Kentucky Gov. Matt Bevin (Gage Skidmore/Wikimedia Commons)

In a radio interview on Tuesday, Kentucky Gov. Matt Bevin linked the recent violence at a white nationalist rally in Charlottesville, Virginia, to the removal of Bible study from public schools, saying that the removal of “things that are biblically taught from society” is correlated with “the kind of mayhem” we saw in Charlottesville.

Bevin spoke on Tuesday with West Virginia radio host Tom Roten about the Charlottesville violence and efforts to remove Confederate monuments from public lands, which Bevin said was a “sanitization of history” that he “absolutely” disagrees with.

Bevin said that removing these monuments sets “a dangerous precedent” that we’re “not allowed to talk about certain elements of our history” and amounts to “revisionist history.”
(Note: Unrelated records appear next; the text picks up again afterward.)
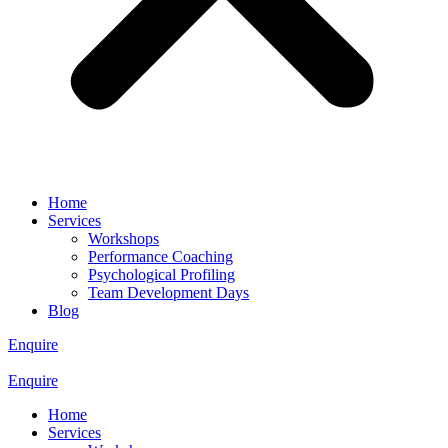
Home
Services
Workshops
Performance Coaching
Psychological Profiling
Team Development Days
Blog
Enquire
Enquire
Home
Services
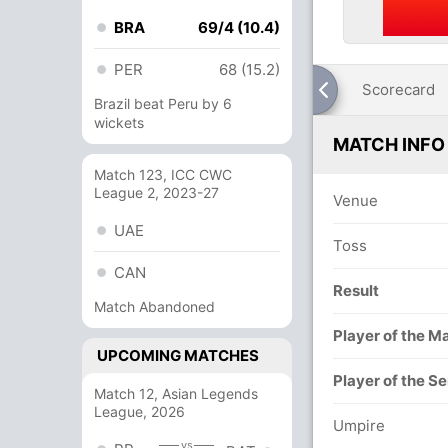
BRA
69/4 (10.4)
PER
68 (15.2)
Scorecard
Brazil beat Peru by 6
wickets
MATCH INFO
Match 123, ICC CWC
League 2, 2023-27
Venue
UAE
Toss
CAN
Result
Match Abandoned
Player of the M
UPCOMING MATCHES
Player of the Se
Match 12, Asian Legends
League, 2026
Umpire
vs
He then appeared to allude to efforts to remove statues of Roger Taney, the Supreme Court justice who wrote the Dred Scott decision, as part of a slippery slope set by removing Confederate memorials. (Although Bevin did not name names, a statue of Taney was recently removed in Annapolis, Maryland.)

“At what point—If somebody happened to have been a judge and something was erected in their honor but they happened to have one ruling one time that somebody’s offended by, is that worthy of them being removed from pretending they ever existed?” he asked.
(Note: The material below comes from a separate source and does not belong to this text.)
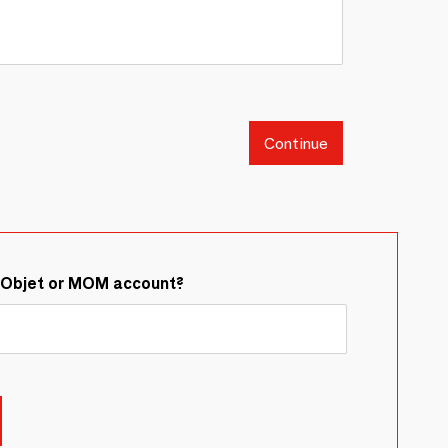
Continue
&Objet or MOM account?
Later in the interview, Roten asked Bevin about a “Bible literacy” bill he signed in June that encourages public schools to offer nominally secular Bible courses.

Bevin linked the removal of religious education in public schools to the efforts to take down Confederate monuments, saying that taking the Bible out of schools is also a “dangerous” attempt to “scrub history” because “when you go back a couple of hundred years, in most instances the only textbooks that were in our public schools were the Bible .”

“And it’s interesting,” he added, referring to the discussion of Charlottesville, “the more we’ve removed any sense of spiritual obligation or moral higher authority or absolute right and wrong, the more we’ve removed things that are biblically taught from society, the more we’ve seen the kind of mayhem that we were just discussing.”